Accurate depiction of the burning of Bablyon, looking surprising alot like 1493 Nurenberg, Germany. Image courtesy Wikipedia.
For the court, these ancient technical writers published plans and projects of national scope, as well as proclamations and decrees, sometimes even writing them onto the face of mountains. They also held exclusive rights for the marketing and / or promotion of great national events.
As is well known, thousands of tablets were found in the ruins of great palaces in or around Babylon. These tablets consisted mostly of royal proclamations, statements of praise for the great works the kings, and lofty text describing all the good deeds they achieved for the good of the masses. In the King’s palace, Technical Writers worked mostly as Marcom writers.
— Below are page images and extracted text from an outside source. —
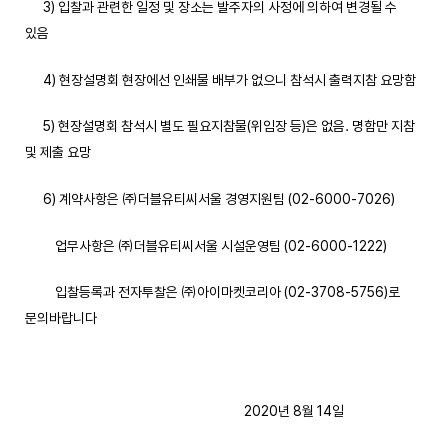
3) 입찰과 관련한 일정 및 장소는 발주자의 사정에 의하여 변경될 수
있음
4) 현장설명회 현장에선 인쇄물 배부가 없으니 참석시 출력지참 요망함
5) 현장설명회 참석시 별도 필요지참물(위임장 등)은 없음. 명함만 지참
및 제출 요망
6) 계약사항은 ㈜더블유티씨서울 경영지원팀 (02-6000-7026)
업무사항은 ㈜더블유티씨서울 시설운영팀 (02-6000-1222)
입찰등록과 전자투찰은 ㈜아이마켓코리아 (02-3708-5756)로
문의바랍니다
2020년 8월 14일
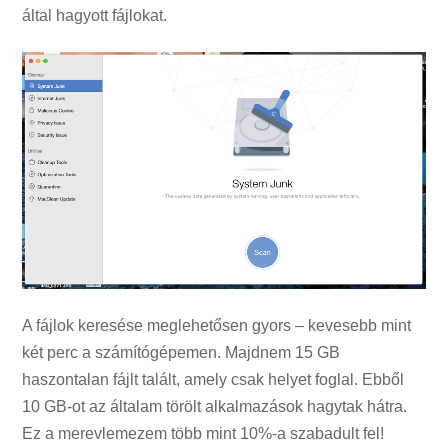
által hagyott fájlokat.
A fájlok keresése meglehetősen gyors – kevesebb mint
két perc a számítógépemen. Majdnem 15 GB
haszontalan fájlt talált, amely csak helyet foglal. Ebből
10 GB-ot az általam törölt alkalmazások hagytak hátra.
Ez a merevlemezem több mint 10%-a szabadult fel!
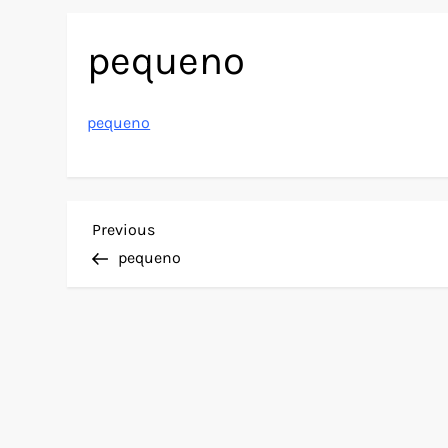
pequeno
pequeno
N
Previous
Previous
Post
pequeno
a
v
e
g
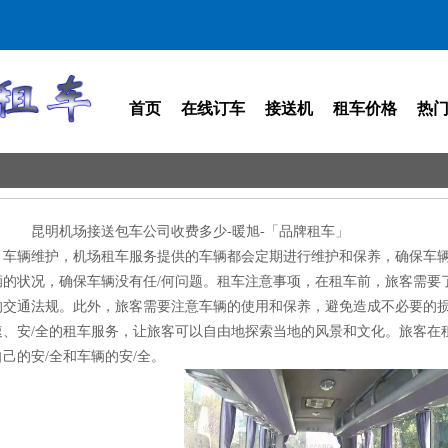
首页
在线订车
接送机
租车价格
热
昆明机场接送包车公司收费多少-暖旭-「品牌租车」
车辆维护，机场租车服务提供的车辆都会定期进行维护和保养，确保车辆
辆的状况，确保车辆没有任/何问题。租车注意事项，在租车前，旅客需要
的交通法规。此外，旅客需要注意车辆的使用和保养，避免造成不必要的
速、安/全的租车服务，让旅客可以自由地探索当地的风景和文化。旅客在
自己的安/全和车辆的安/全。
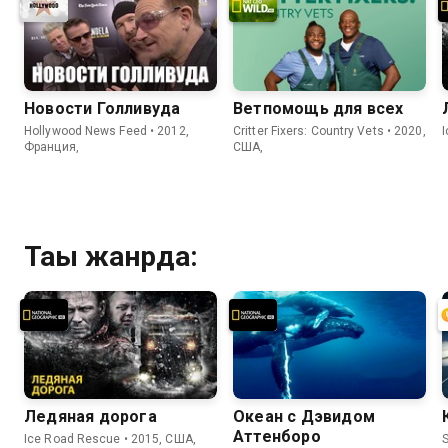
Новости Голливуда
Ветпомощь для всех
Hollywood News Feed • 2012,
Critter Fixers: Country Vets • 2020,
Франция,
США,
Тағы жанрда:
Ледяная дорога
Океан с Дэвидом
Аттенборо
Ice Road Rescue • 2015, США,
S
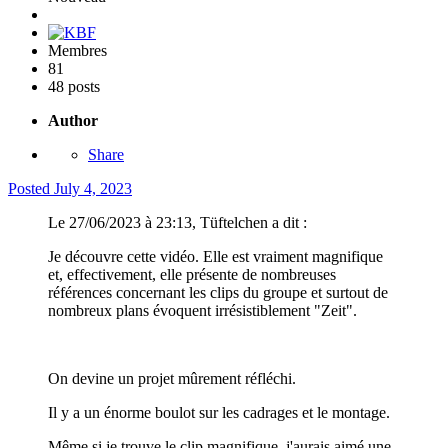
Membres
81
48 posts
Author
Share
Posted
July 4, 2023
Le 27/06/2023 à 23:13, Tüftelchen a dit :
Je découvre cette vidéo. Elle est vraiment magnifique
et, effectivement, elle présente de nombreuses
références concernant les clips du groupe et surtout de
nombreux plans évoquent irrésistiblement "Zeit".
On devine un projet mûrement réfléchi.
Il y a un énorme boulot sur les cadrages et le montage.
Même si je trouve le clip magnifique, j'aurais aimé une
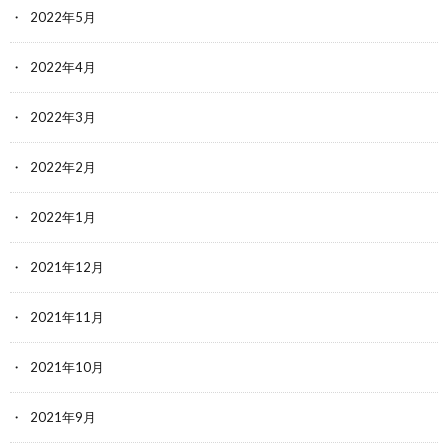
2022年5月
2022年4月
2022年3月
2022年2月
2022年1月
2021年12月
2021年11月
2021年10月
2021年9月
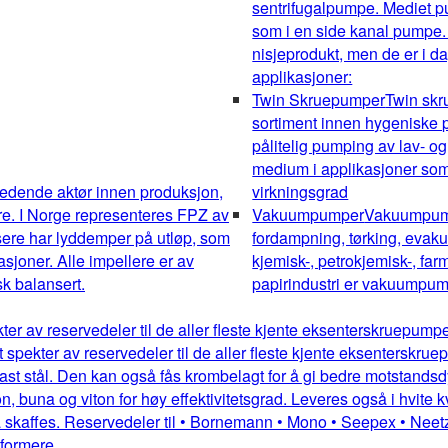
sentrifugalpumpe. Mediet pum
som i en side kanal pumpe.
nisjeprodukt, men de er i da
applikasjoner:
Twin Skruepumper
Twin sk
sortiment innen hygeniske pu
pålitelig pumping av lav- og
medium i applikasjoner som 
edende aktør innen produksjon,
virkningsgrad
re. I Norge representeres FPZ av
Vakuumpumper
Vakuumpumpe
sere har lyddemper på utløp, som
fordampning, tørking, evakue
kasjoner. Alle impellere er av
kjemisk-, petrokjemisk-, farm
k balansert.
papirindustri er vakuumpump
kter av reservedeler til de aller fleste kjente eksenterskruepum
dt spekter av reservedeler til de aller fleste kjente eksentersk
st stål. Den kan også fås krombelagt for å gi bedre motstandsdykt
 buna og viton for høy effektivitetsgrad. Leveres også i hvite kv
 skaffes. Reservedeler til • Bornemann • Mono • Seepex • Neetz
mformere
For the general public and for commercial use, technical writers produced mundane descriptions of plans and projects, as well as bookkeeping related documents. The technical information documented often was irrigation planning and usage, field and crop management, civil engineering project planning, and accounting information. These technical writers most closely match their modern counterparts with the scope of their material limited only by the scope of the life in these ancient societies.
Technical Writing has a long and distinguished history dating back thousands of years to Babylon and perhaps even earlier. Like today, they were highly skilled professionals. They used specialized tools to document a wide range of products and services, both for industry and for government. They were essential for the functioning of these organizations. It is through the work of these professionals that the daily life of these ancient societies has been preserved.
Technical Writers are doing the same today. Unfortunately, the technology used today does not have the staying power of the ancient iClay™. Progress is, as always, in the eye of the beholder.